La détection de rançongiciels se concentre traditionnellement sur l'analyse des systèmes infectés, avec peu d'attention portée aux communications réseau. Identifier une infection au niveau du trafic permettrait pourtant d'intervenir avant que les dommages ne soient irréversibles. Le problème? Les données chiffrées cachent les indices habituels que les outils de sécurité recherchent.
Cette recherche propose une approche différente: extraire des informations significatives malgré le chiffrement. Trois dimensions du trafic réseau sont exploitées. Les caractéristiques de connexion révèlent les patterns de communication entre l'hôte infecté et le serveur malveillant. Les propriétés du chiffrement lui-même, comme le ratio entre SSL et TLS, trahissent souvent un comportement suspect. Les certificats utilisés lors de l'établissement des connexions contiennent une mine d'informations exploitables.
L'approche utilise le système de détection d'intrusion Bro pour générer trois types de fichiers journaux interconnectés par des identifiants uniques.
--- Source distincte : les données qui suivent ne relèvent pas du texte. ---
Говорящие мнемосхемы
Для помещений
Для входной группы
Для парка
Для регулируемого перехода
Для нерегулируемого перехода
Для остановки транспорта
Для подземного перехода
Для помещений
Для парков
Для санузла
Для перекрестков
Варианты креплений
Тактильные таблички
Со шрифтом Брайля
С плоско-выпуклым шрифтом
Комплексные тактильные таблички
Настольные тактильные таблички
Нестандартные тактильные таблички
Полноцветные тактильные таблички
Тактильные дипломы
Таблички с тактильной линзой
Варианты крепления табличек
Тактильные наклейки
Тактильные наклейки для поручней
L'algorithme construit ensuite des flux regroupant les paquets qui partagent les mêmes adresses IP, ports et protocole. Pour chaque flux, 28 caractéristiques sont calculées: durée moyenne des connexions, âge relatif des certificats, présence du nom du serveur dans les noms alternatifs, ratio entre certificats auto-signés et validés.
L'évaluation s'appuie sur 666 échantillons de rançongiciels provenant de 20 familles différentes, combinés à du trafic normal. Trois algorithmes d'apprentissage machine ont été comparés: régression logistique, machine à vecteurs de support et forêts aléatoires.
Les forêts aléatoires surpassent nettement les autres approches, atteignant un taux de détection de 99,9% avec un taux de faux positifs de 0%. L'analyse révèle que les rançongiciels utilisent souvent des certificats avec des propriétés inhabituelles: chemins de certification courts, noms de serveur qui ne correspondent pas aux entrées DNS alternatives, périodicité de communication distincte du trafic légitime.
Cette approche démontre qu'il est possible de détecter efficacement les rançongiciels même lorsqu'ils chiffrent leurs communications, en exploitant les métadonnées du trafic plutôt que le contenu des messages.